April 11th 2006
Andy Milne talks to Moir Lockhead, chief executive of First Group
Aged 15 Moir Lockhead went to work as an apprentice fitter for Darlington corporation buses in County Durham.
One day a new girl started work in the office. ‘There were 300 blokes working there,’ says Moir. Unperturbed he asked the girl, Audrey, quite a stunner by all accounts, for a date. The pair were married a year later. Such boldness and good fortune continues to inform Mr. Lockhead’s career at the top of the transport industry.
The first weekend in April saw Aberdeen-based First Group becoming the largest train operator in the UK. The Scottish transport colossus now employs 70,000 people across Great Britain and North America with an annual turnover of three and a half billion pounds. However, the impact on Britain’s burgeoning rail industry is more far reaching.
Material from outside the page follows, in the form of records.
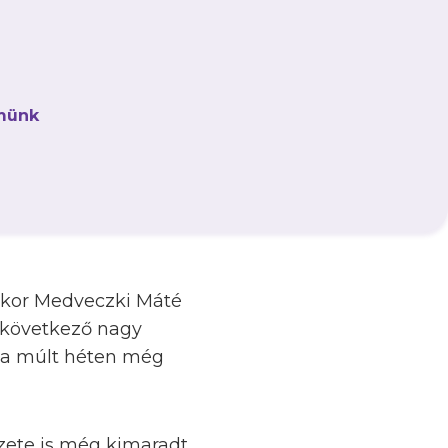
én álló
et fogadta, amely az
münk
ezért nemrég edzőt
bban Győrben is
bizonyítási vágy
ak az eddig mutatott
mikor Medveczki Máté
ó következő nagy
l a múlt héten még
ete is még kimaradt,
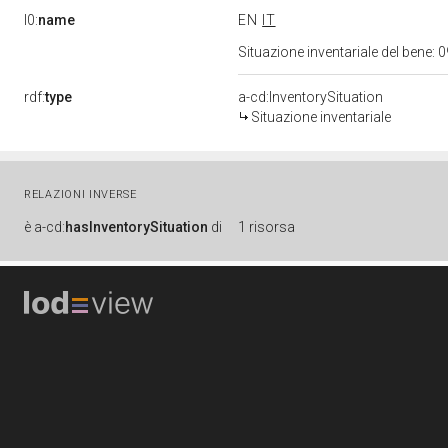
l0:
name
EN
IT
Situazione inventariale del bene
rdf:
type
a-cd:InventorySituation
Situazione inventariale
RELAZIONI INVERSE
è
a-cd:
hasInventorySituation
di
1 risorsa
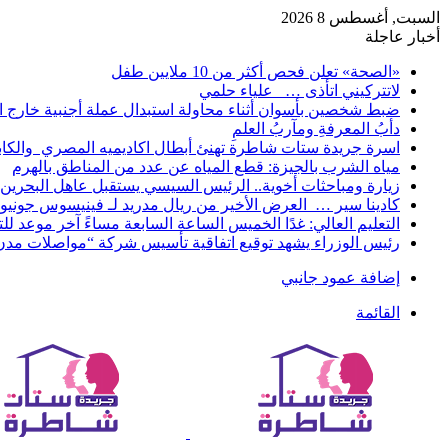
السبت, أغسطس 8 2026
أخبار عاجلة
«الصحة» تعلن فحص أكثر من 10 ملايين طفل
لاتتركيني اتأذى … علياء حلمي
ضبط شخصين بأسوان أثناء محاولة استبدال عملة أجنبية خارج ا
دأبُ المعرفةِ ومآربُ العلمِ
اسرة جريدة ستات شاطرة تهنئ أبطال اكاديميه المصري والكا
مياه الشرب بالجيزة: قطع المياه عن عدد من المناطق بالهرم
زيارة ومباحثات أخوية.. الرئيس السيسي يستقبل عاهل البحرين 
كادينا سير … العرض الأخير من ريال مدريد لـ فينيسوس جونيو
التعليم العالي: غدًا الخميس الساعة السابعة مساءً آخر موعد ل
رئيس الوزراء يشهد توقيع اتفاقية تأسيس شركة “مواصلات مدن 
إضافة عمود جانبي
القائمة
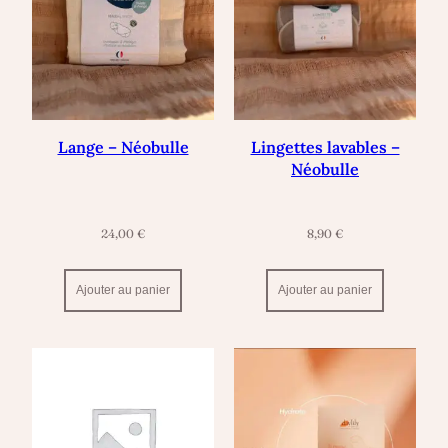
Lange – Néobulle
Lingettes lavables –
Néobulle
24,00
€
8,90
€
Ajouter au panier
Ajouter au panier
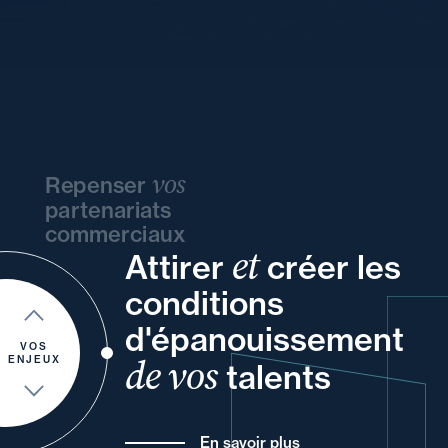
vos
Repenser
partenariats
commerciaux
et
Attirer
créer les
de
vos
et
votre
ou
conditions
votre
vos
un
et
d'épanouissement
et
pour
VOS
de vos
ENJEUX
talents
En savoir plus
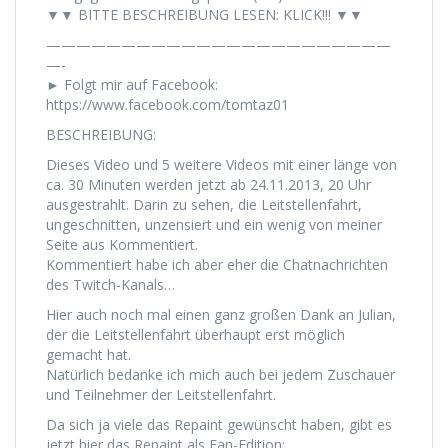
▼▼ BITTE BESCHREIBUNG LESEN: KLICK!!! ▼▼
———————————————————————
—-
► Folgt mir auf Facebook:
https://www.facebook.com/tomtaz01
BESCHREIBUNG:
Dieses Video und 5 weitere Videos mit einer länge von
ca. 30 Minuten werden jetzt ab 24.11.2013, 20 Uhr
ausgestrahlt. Darin zu sehen, die Leitstellenfahrt,
ungeschnitten, unzensiert und ein wenig von meiner
Seite aus Kommentiert.
Kommentiert habe ich aber eher die Chatnachrichten
des Twitch-Kanals…
Hier auch noch mal einen ganz großen Dank an Julian,
der die Leitstellenfahrt überhaupt erst möglich
gemacht hat.
Natürlich bedanke ich mich auch bei jedem Zuschauer
und Teilnehmer der Leitstellenfahrt.
Da sich ja viele das Repaint gewünscht haben, gibt es
jetzt hier das Repaint als Fan-Edition:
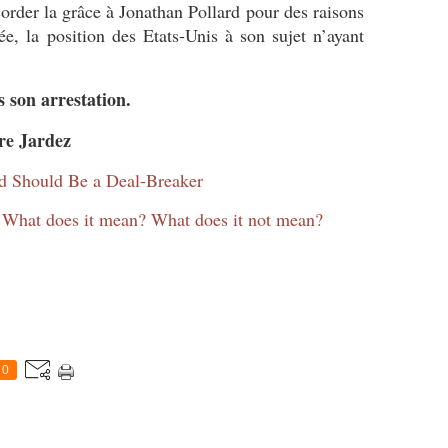
der la grâce à Jonathan Pollard pour des raisons
ée, la position des Etats-Unis à son sujet n’ayant
 son arrestation.
ère Jardez
rd Should Be a Deal-Breaker
: What does it mean? What does it not mean?
0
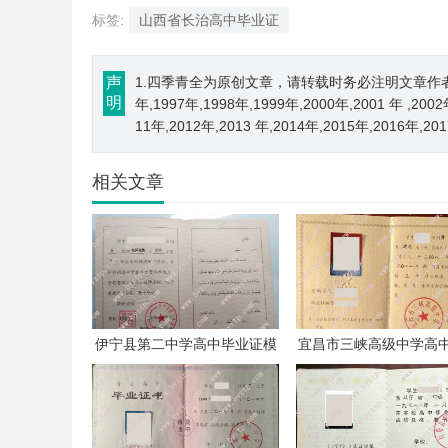
标签:
山西省长治高中毕业证
声
1.四季青全为原创文章，请转载时务必注明文章作者和来源； 
明
年,1997年,1998年,1999年,2000年,2001 年 ,200
11年,2012年,2013 年,2014年,2015年,2016年,2
相关文章
伊宁县第二中学高中毕业证模
宜昌市三峡高级中学高
板样本
证模板样本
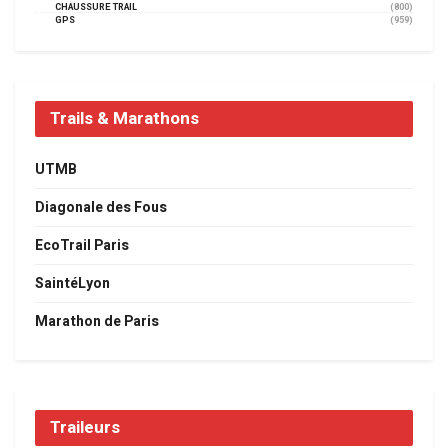
CHAUSSURE TRAIL
(800)
GPS
(959)
Trails & Marathons
UTMB
Diagonale des Fous
EcoTrail Paris
SaintéLyon
Marathon de Paris
Traileurs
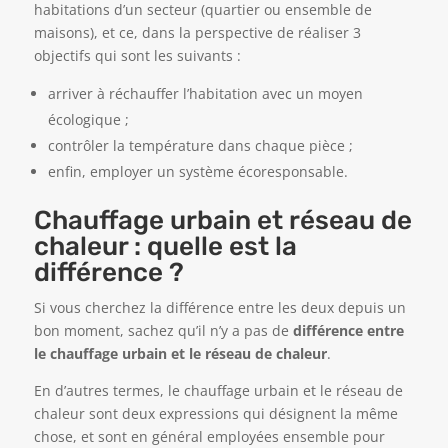
habitations d’un secteur (quartier ou ensemble de
maisons), et ce, dans la perspective de réaliser 3
objectifs qui sont les suivants :
arriver à réchauffer l’habitation avec un moyen
écologique ;
contrôler la température dans chaque pièce ;
enfin, employer un système écoresponsable.
Chauffage urbain et réseau de
chaleur : quelle est la
différence ?
Si vous cherchez la différence entre les deux depuis un
bon moment, sachez qu’il n’y a pas de
différence entre
le chauffage urbain et le réseau de chaleur
.
En d’autres termes, le chauffage urbain et le réseau de
chaleur sont deux expressions qui désignent la même
chose, et sont en général employées ensemble pour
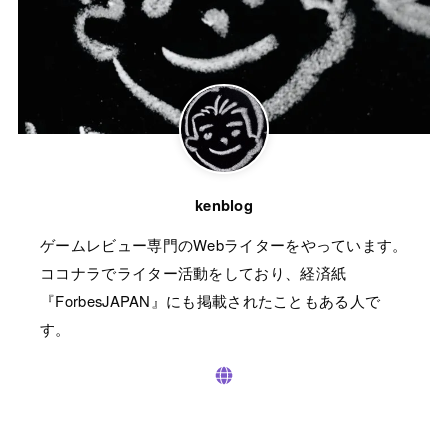
kenblog
ゲームレビュー専門のWebライターをやっています。
ココナラでライター活動をしており、経済紙
『ForbesJAPAN』にも掲載されたこともある人で
す。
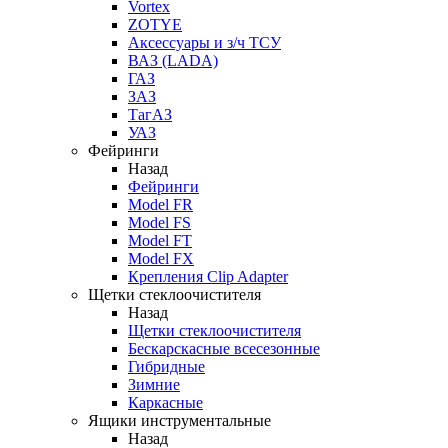
Vortex
ZOTYE
Аксессуары и з/ч ТСУ
ВАЗ (LADA)
ГАЗ
ЗАЗ
ТагАЗ
УАЗ
Фейринги
Назад
Фейринги
Model FR
Model FS
Model FT
Model FX
Крепления Clip Adapter
Щетки стеклоочистителя
Назад
Щетки стеклоочистителя
Бескарскасные всесезонные
Гибридные
Зимние
Каркасные
Ящики инструментальные
Назад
Taken with Chris Garnett and the Bransonians, Iain Coucher of Network Rail, Brian Burdsall at Northern Rail and Ian Brown at TfL, we now have an industry run by people who are actively passionate about railways rather than simply running rail businesses for share value.
oreover, these are people who can reconcile the alarming arithmetic of railway costs with popular aspiration for better, faster, transport. An expanded railway with new lines, more stations and trains can only benefit railway staff investing their careers in the industry.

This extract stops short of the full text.